What happened?
China tightened export controls on rare earth magnets, adding more elements to the list and requiring approval for products with more than 0.1% Chinese-sourced rare earths. The move came after President Trump threatened 100% tariffs on Chinese goods, and China’s exports of rare earths fell about 31% in September. The announcement sparked sharp market turmoil, triggering massive crypto liquidations and big swings in stocks, commodities and safe-haven assets.
Who does this affect?
The rules hit industries that rely on rare earths like electric vehicle and wind-turbine makers, chip and GPU manufacturers, defense contractors, and automakers facing potential component shortages.

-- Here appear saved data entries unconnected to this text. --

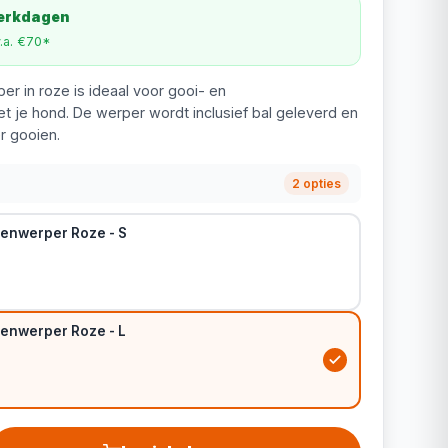
werkdagen
v.a. €70*
er in roze is ideaal voor gooi- en
t je hond. De werper wordt inclusief bal geleverd en
r gooien.
2 opties
lenwerper Roze - S
lenwerper Roze - L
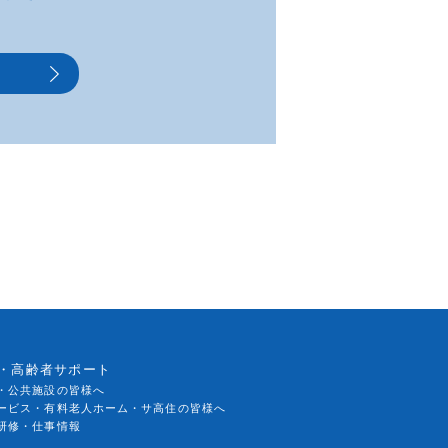
・高齢者サポート
・公共施設の皆様へ
ービス・有料老人ホーム・サ高住の皆様へ
研修・仕事情報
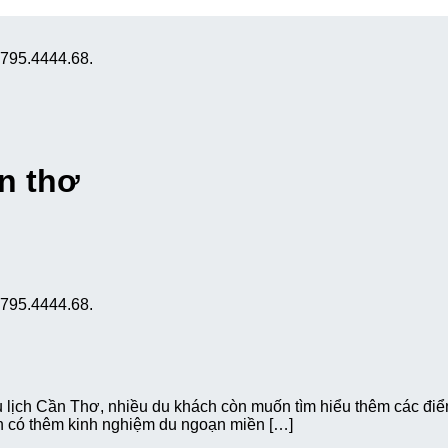
0795.4444.68.
ần thơ
0795.4444.68.
lịch Cần Thơ, nhiều du khách còn muốn tìm hiểu thêm các điể
ạn có thêm kinh nghiệm du ngoạn miền […]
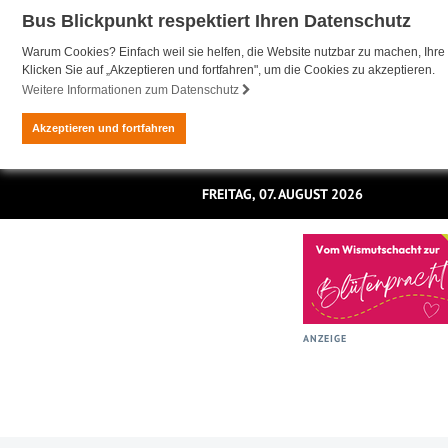
Bus Blickpunkt respektiert Ihren Datenschutz
Warum Cookies? Einfach weil sie helfen, die Website nutzbar zu machen, Ihre 
Klicken Sie auf „Akzeptieren und fortfahren", um die Cookies zu akzeptieren.
Weitere Informationen zum Datenschutz
Akzeptieren und fortfahren
FREITAG, 07. AUGUST 2026
ANZEIGE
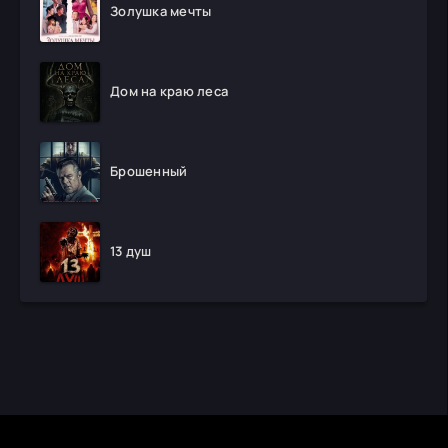
Золушка мечты
Дом на краю леса
Брошенный
13 душ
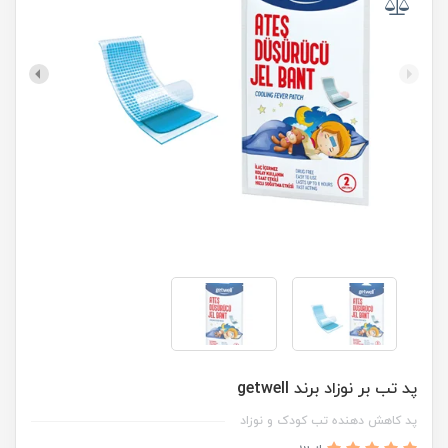
پد تب بر نوزاد برند getwell
پد کاهش دهنده تب کودک‌ و نوزاد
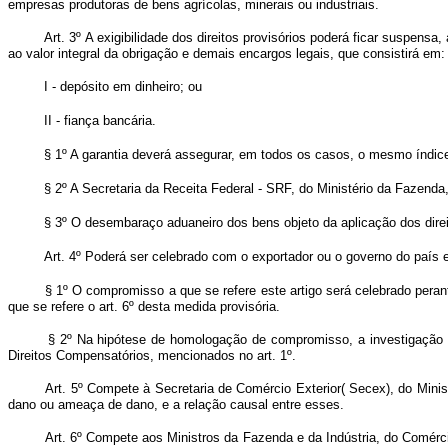
empresas produtoras de bens agrícolas, minerais ou industriais.
Art. 3º A exigibilidade dos direitos provisórios poderá ficar suspensa
ao valor integral da obrigação e demais encargos legais, que consistirá em:
I - depósito em dinheiro; ou
II - fiança bancária.
§ 1º A garantia deverá assegurar, em todos os casos, o mesmo índice d
§ 2º A Secretaria da Receita Federal - SRF, do Ministério da Fazenda,
§ 3º O desembaraço aduaneiro dos bens objeto da aplicação dos direit
Art. 4º Poderá ser celebrado com o exportador ou o governo do país e
§ 1º O compromisso a que se refere este artigo será celebrado peran
que se refere o art. 6º desta medida provisória.
§ 2º Na hipótese de homologação de compromisso, a investigação s
Direitos Compensatórios, mencionados no art. 1º.
Art. 5º Compete à Secretaria de Comércio Exterior( Secex), do Mini
dano ou ameaça de dano, e a relação causal entre esses.
Art. 6º Compete aos Ministros da Fazenda e da Indústria, do Comércio 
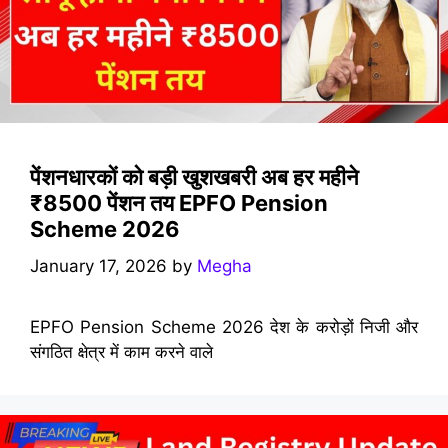
पेंशनधारकों को बड़ी खुशखबरी अब हर महीने
₹8500 पेंशन तय EPFO Pension
Scheme 2026
January 17, 2026
by
Megha
EPFO Pension Scheme 2026 देश के करोड़ों निजी और
संगठित क्षेत्र में काम करने वाले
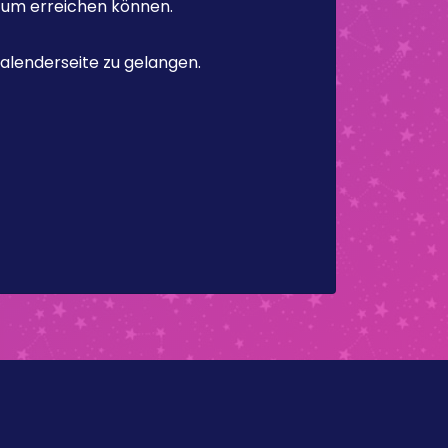
atum erreichen können.
alenderseite zu gelangen.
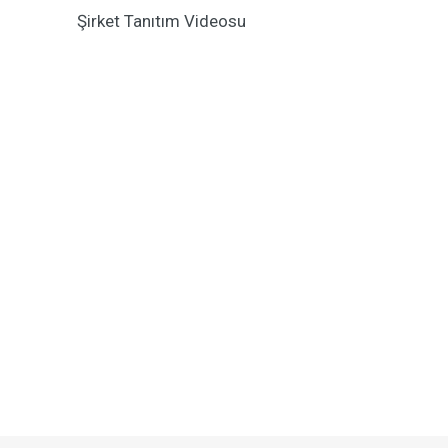
Şirket Tanıtım Videosu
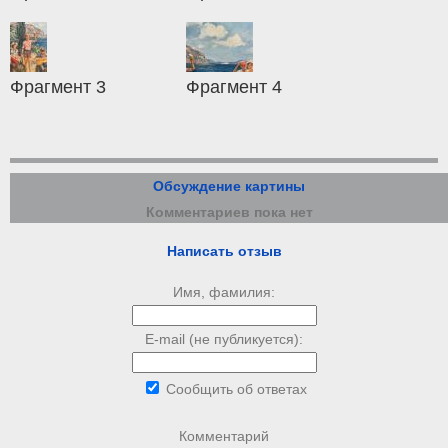
Фрагмент 3
Фрагмент 4
Обсуждение картины
Комментариев пока нет
Написать отзыв
Имя, фамилия:
E-mail (не публикуется):
Сообщить об ответах
Комментарий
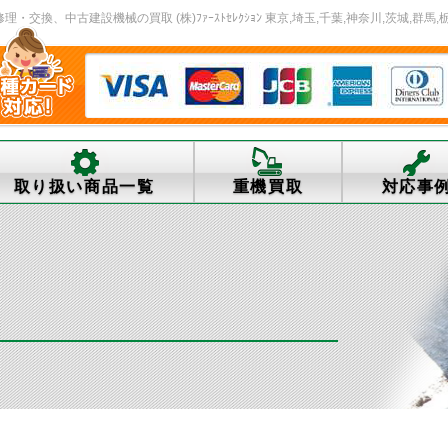
交換、中古建設機械の買取 (株)ﾌｧｰｽﾄｾﾚｸｼｮﾝ 東京,埼玉,千葉,神奈川,茨城,群馬,
取り扱い商品一覧
重機買取
対応事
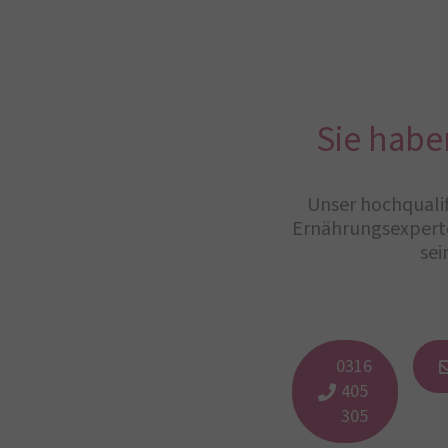
Sie habe
Unser hochqualif
Ernährungsexperte
sei
0316
405
305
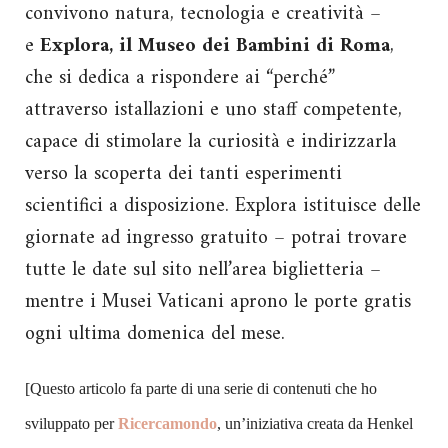
convivono natura, tecnologia e creatività –
e
Explora, il Museo dei Bambini di Roma
,
che si dedica a rispondere ai “perché”
attraverso istallazioni e uno staff competente,
capace di stimolare la curiosità e indirizzarla
verso la scoperta dei tanti esperimenti
scientifici a disposizione. Explora
istituisce delle
giornate ad ingresso gratuito – potrai trovare
tutte le date sul sito nell’area biglietteria –
mentre i Musei Vaticani
aprono le porte gratis
ogni ultima domenica del mese.
[Questo articolo fa parte di una serie di contenuti che ho
sviluppato per
Ricercamondo
, un’iniziativa creata da Henkel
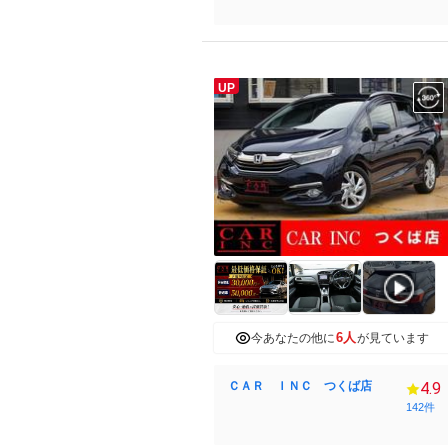
UP
6人
今あなたの他に
が見ています
ＣＡＲ ＩＮＣ つくば店
4.9
142件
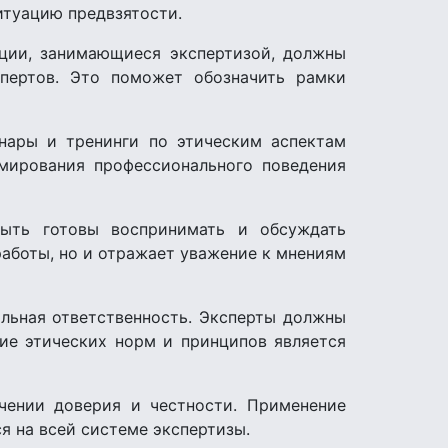
ситуацию предвзятости.
ации, занимающиеся экспертизой, должны
спертов. Это поможет обозначить рамки
нары и тренинги по этическим аспектам
рмирования профессионального поведения
ыть готовы воспринимать и обсуждать
работы, но и отражает уважение к мнениям
альная ответственность. Эксперты должны
ие этических норм и принципов является
чении доверия и честности. Применение
 на всей системе экспертизы.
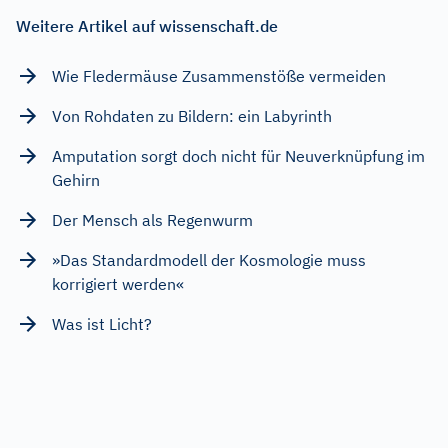
Weitere Artikel auf wissenschaft.de
Wie Fledermäuse Zusammenstöße vermeiden
Von Rohdaten zu Bildern: ein Labyrinth
Amputation sorgt doch nicht für Neuverknüpfung im
Gehirn
Der Mensch als Regenwurm
»Das Standardmodell der Kosmologie muss
korrigiert werden«
Was ist Licht?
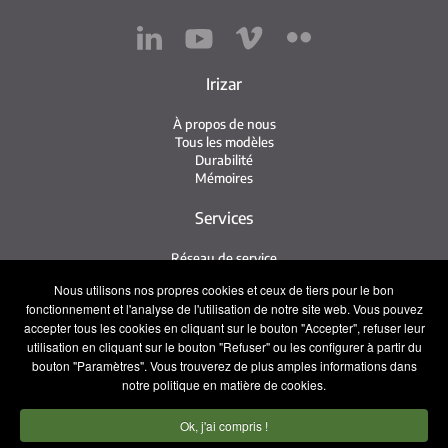
Irizar
À propos de nous
Tous les modèles
Durabilité
Mémoires
Services
Réseau de service
Service Irizar
Nous utilisons nos propres cookies et ceux de tiers pour le bon
iService
fonctionnement et l'analyse de l'utilisation de notre site web. Vous pouvez
Usés
accepter tous les cookies en cliquant sur le bouton "Accepter", refuser leur
utilisation en cliquant sur le bouton "Refuser" ou les configurer à partir du
Contact
bouton "Paramètres". Vous trouverez de plus amples informations dans
notre politique en matière de cookies.
Presse
Contact
Ok, j'ai compris !
Travaillez avec nous
Équipe commerciale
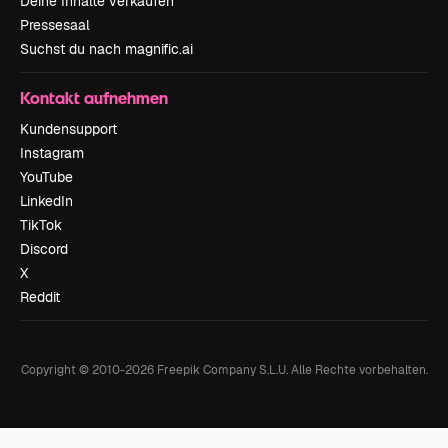
Deine Inhalte verkaufen
Pressesaal
Suchst du nach magnific.ai
Kontakt aufnehmen
Kundensupport
Instagram
YouTube
LinkedIn
TikTok
Discord
X
Reddit
Copyright © 2010-
2026
Freepik Company S.L.U.
Alle Rechte vorbehalten
.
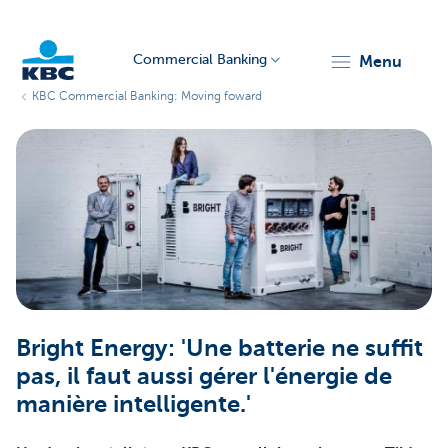
Commercial Banking
menu
KBC Commercial Banking: Moving foward
KBC
Corporate
Bright Energy: 'Une batterie ne suffit
pas, il faut aussi gérer l'énergie de
manière intelligente.'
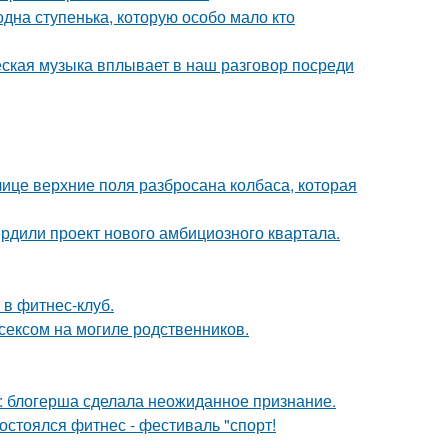
одна ступенька, которую особо мало кто
еская музыка вплывает в наш разговор посреди
лице верхние поля разбросана колбаса, которая
рдили проект нового амбициозного квартала.
 в фитнес-клуб.
сексом на могиле родственников.
к: блогерша сделала неожиданное признание.
остоялся фитнес - фестиваль "спорт!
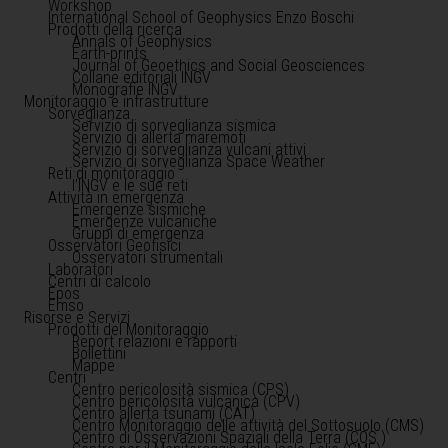
Workshop
International School of Geophysics Enzo Boschi
Prodotti della ricerca
Annals of Geophysics
Earth-prints
Journal of Geoethics and Social Geosciences
Collane editoriali INGV
Monografie INGV
Monitoraggio e infrastrutture
Sorveglianza
Servizio di sorveglianza sismica
Servizio di allerta maremoti
Servizio di sorveglianza vulcani attivi
Servizio di sorveglianza Space Weather
Reti di monitoraggio
l'INGV e le sue reti
Attività in emergenza
Emergenze sismiche
Emergenze vulcaniche
Gruppi di emergenza
Osservatori Geofisici
Osservatori strumentali
Laboratori
Centri di calcolo
Epos
Emso
Risorse e Servizi
Prodotti del Monitoraggio
Report relazioni e rapporti
Bollettini
Mappe
Centri
Centro pericolosità sismica (CPS)
Centro pericolosità vulcanica (CPV)
Centro allerta tsunami (CAT)
Centro Monitoraggio delle attività del Sottosuolo (CMS)
Centro di Osservazioni Spaziali della Terra (COS )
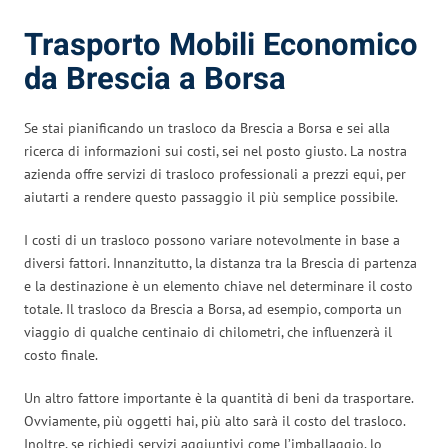
Trasporto Mobili Economico
da Brescia a Borsa
Se stai pianificando un trasloco da Brescia a Borsa e sei alla
ricerca di informazioni sui costi, sei nel posto giusto. La nostra
azienda offre servizi di trasloco professionali a prezzi equi, per
aiutarti a rendere questo passaggio il più semplice possibile.
I costi di un trasloco possono variare notevolmente in base a
diversi fattori. Innanzitutto, la distanza tra la Brescia di partenza
e la destinazione è un elemento chiave nel determinare il costo
totale. Il trasloco da Brescia a Borsa, ad esempio, comporta un
viaggio di qualche centinaio di chilometri, che influenzerà il
costo finale.
Un altro fattore importante è la quantità di beni da trasportare.
Ovviamente, più oggetti hai, più alto sarà il costo del trasloco.
Inoltre, se richiedi servizi aggiuntivi come l’imballaggio, lo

Crypto miners and hardware makers could see higher costs and constrained supplies for GPUs and ASICs, while leveraged crypto traders were directly hit by forced liquidations. Global supply chains and investors across tech, commodities and currency markets also felt the shock as uncertainty spiked.
Why does this matter?
It raises the risk of higher production costs and supply-chain disruption for strategic industries, which can slow EV and renewable deployment and squeeze tech margins. Markets reacted by shifting into safe havens and selling risk assets—tech stocks fell, gold surged, and crypto markets saw billions wiped out—showing heightened volatility and contagion across asset classes. If tensions escalate into a broader trade fight, central bank moves and investor sentiment could amplify losses and force longer-term re-routing of supply chains and investment flows.